9 sept. 2022

Mouloudji aurait eu 100 ans...


« Longtemps, longtemps, longtemps après que les poètes ont disparu, leurs chansons courent encore dans les rues… » chantait Trénet. Pourtant, 28 ans après la mort de Marcel Mouloudji, on peut s’interroger sur la place qu’il occupe encore dans les mémoires. 
Pour certains, il demeure l'interprète de « Comme un p’tit coquelicot ». Une chanson qu’il n’a pas écrite (le texte est de Raymond Asso) mais qui est marquée, de manière indélébile, par son timbre si particulier. Les cinéphiles se souviendront de ses talents d’acteur (« Les disparus de Saint-Agil » de Christian-Jaque, « Nous sommes tous des assassins » d'André Cayatte…), les amateurs de l’esprit rive gauche rappelleront sans doute ses tours de chant consacrés à Vian ou Prévert au Vieux-Colombier… mais le public a parfois oublié le peintre, le producteur et éditeur qui lança notamment la carrière de Graeme Allwright, l’homme de convictions qui chantait dans les usines et participa notamment à un gala de soutien à la gauche chilienne, l’auteur d’ « Enrico », un ouvrage écrit alors qu’il avait tout juste 20 ans, couronné par le Prix de la Pleïade ou encore le pacifiste qui interpréta pour la première fois « Le déserteur » en 1954, le jour même de la chute de Diên Biên Phu.




Le 16 septembre prochain,  Mouloudji aurait eu 100 ans.

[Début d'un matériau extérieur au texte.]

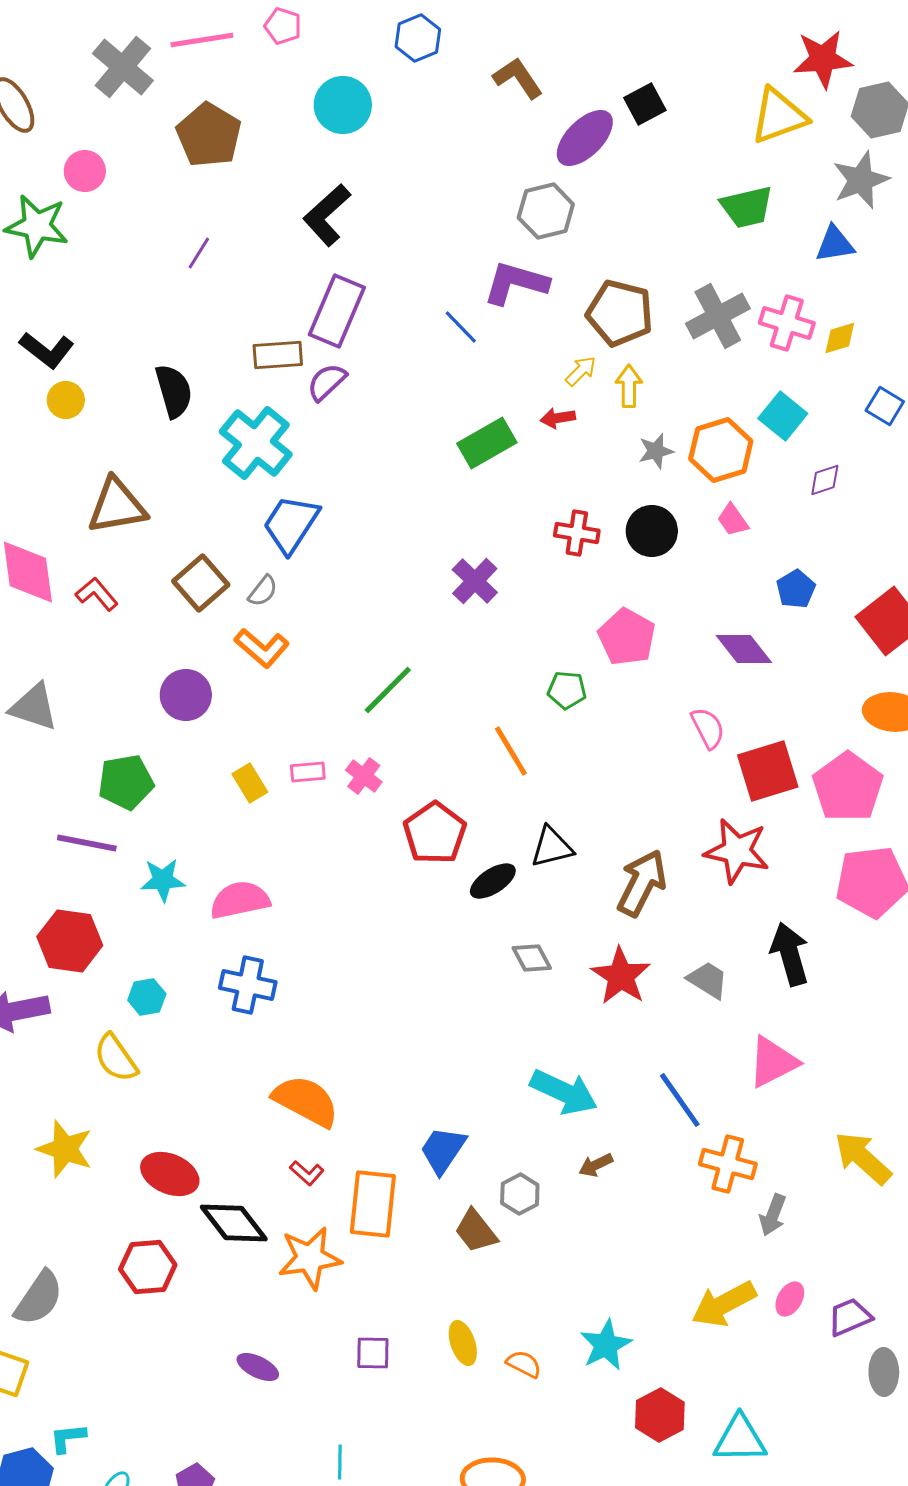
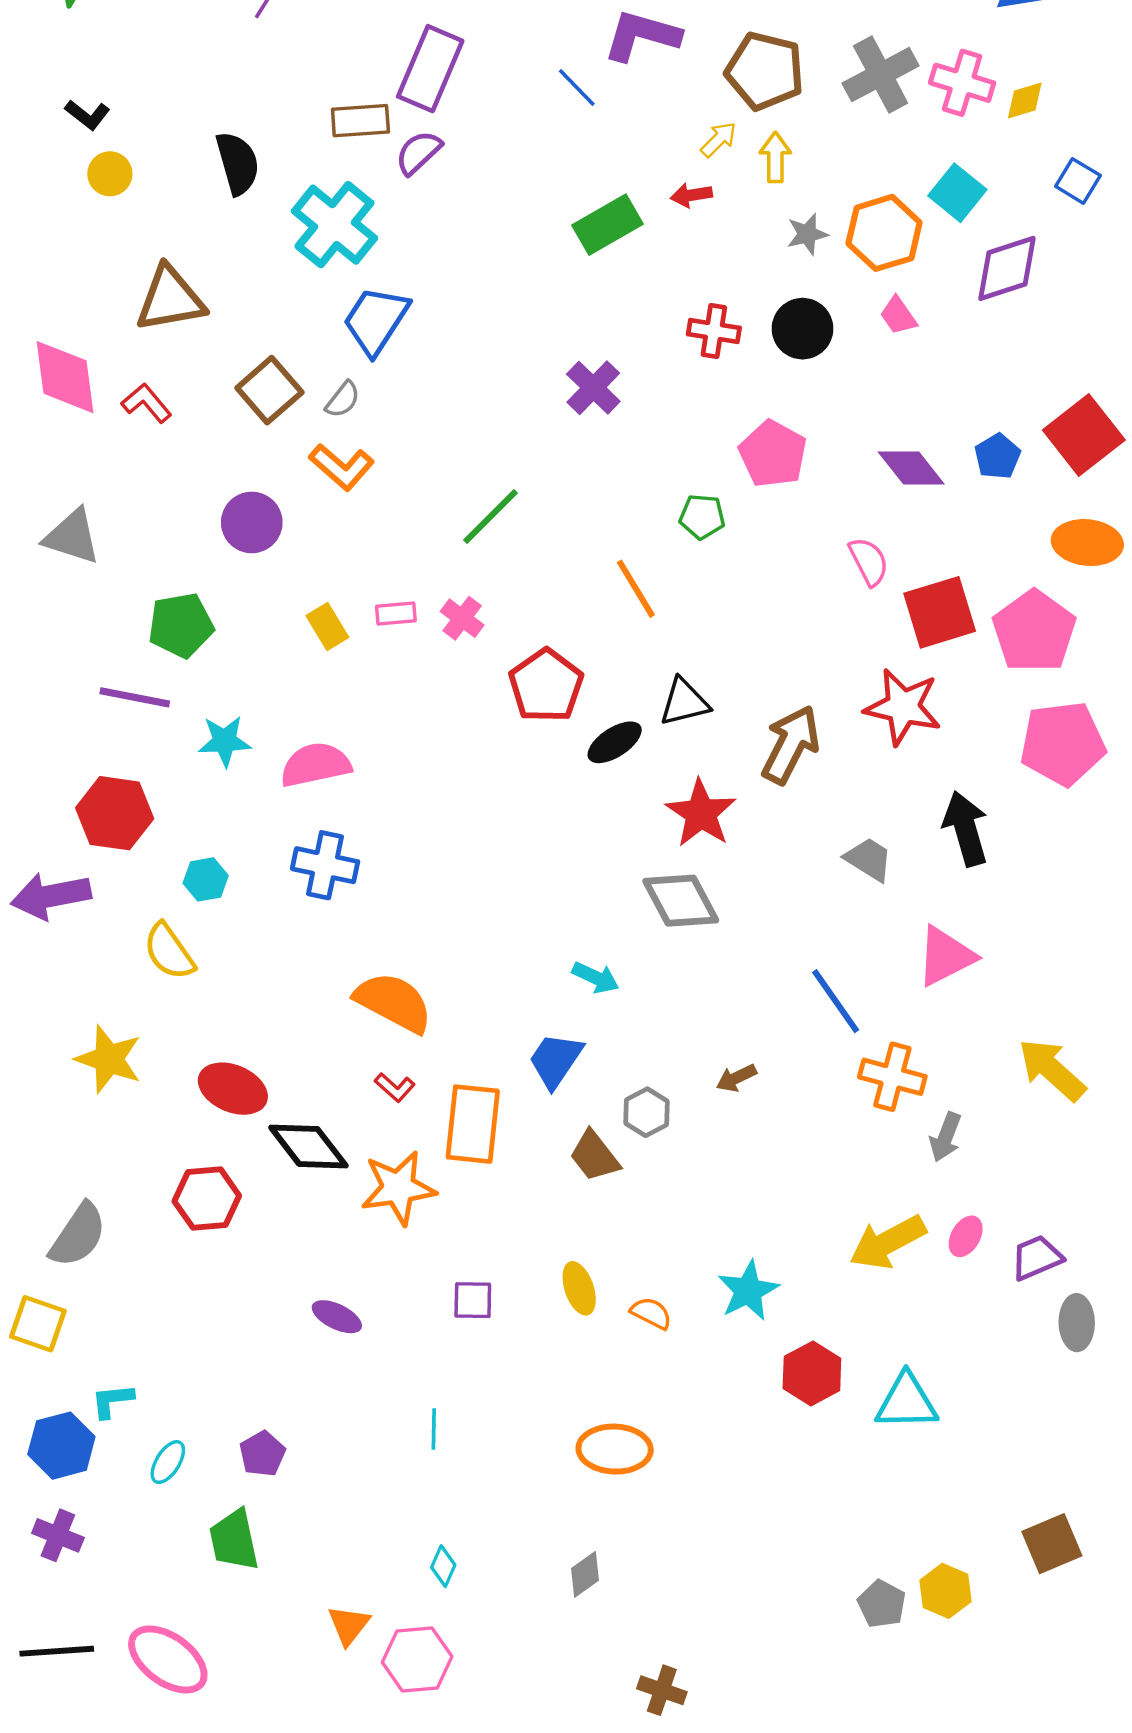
black L-shape: (47, 350) -> (87, 115), size x0.7
purple diamond: (825, 480) -> (1007, 268), size x1.8
blue pentagon: (796, 589) -> (998, 456), moved
gray diamond: (532, 958) -> (681, 901), moved, size x1.6
red star: (621, 976) -> (701, 813), moved
cyan arrow: (564, 1092) -> (596, 977), moved, size x0.6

Un anniversaire marqué notamment par les sorties de "Mouloudji, 100 ans" (Universal/ Mercury Records) , 3 CD de 75 titres de 1953 à 1978 + 1 DVD réunissant deux heures d'archives exclusives de l'INA, "Mouloudji, crooner et poète" (Legacy /Sony Music), 2 CD incluant une dizaine de titres jamais édités, "L'éternelle romance", un vinyle de 12 titres (Universal/Mercury Records).... 
A noter également le spectacle "Comme un p'tit coquelicot", présenté au Hall de la Chanson et interprété par trois jeunes artistes.
 Mais si vous voulez en savoir davantage sur l'homme et l'artiste,  sachez que « Mouloudji, athée ô grâce à Dieu » (Editions Carpentier) est toujours disponible. Un livre émouvant et tendre, riche d'anecdotes, de documents exclusifs et de photos inédites, dans lequel ses enfants Annabelle et Grégory (avec la collaboration artistique de Laurent Balandras) racontent ce père avec qui le dialogue s'est interrompu le 14 juin 1994. 

Un titre en forme de clin d'oeil à celui qui se définissait ainsi dans la chanson "Autoportrait": 
« Catholique par ma mère, musulman par mon père, un peu juif par mon fils, bouddhiste par principe. Alcoolique par mon oncle, dépravé par grand-père, sans classe par vieille honte, névrosé par grand-mère... Athée, ô grâce à Dieu ! »…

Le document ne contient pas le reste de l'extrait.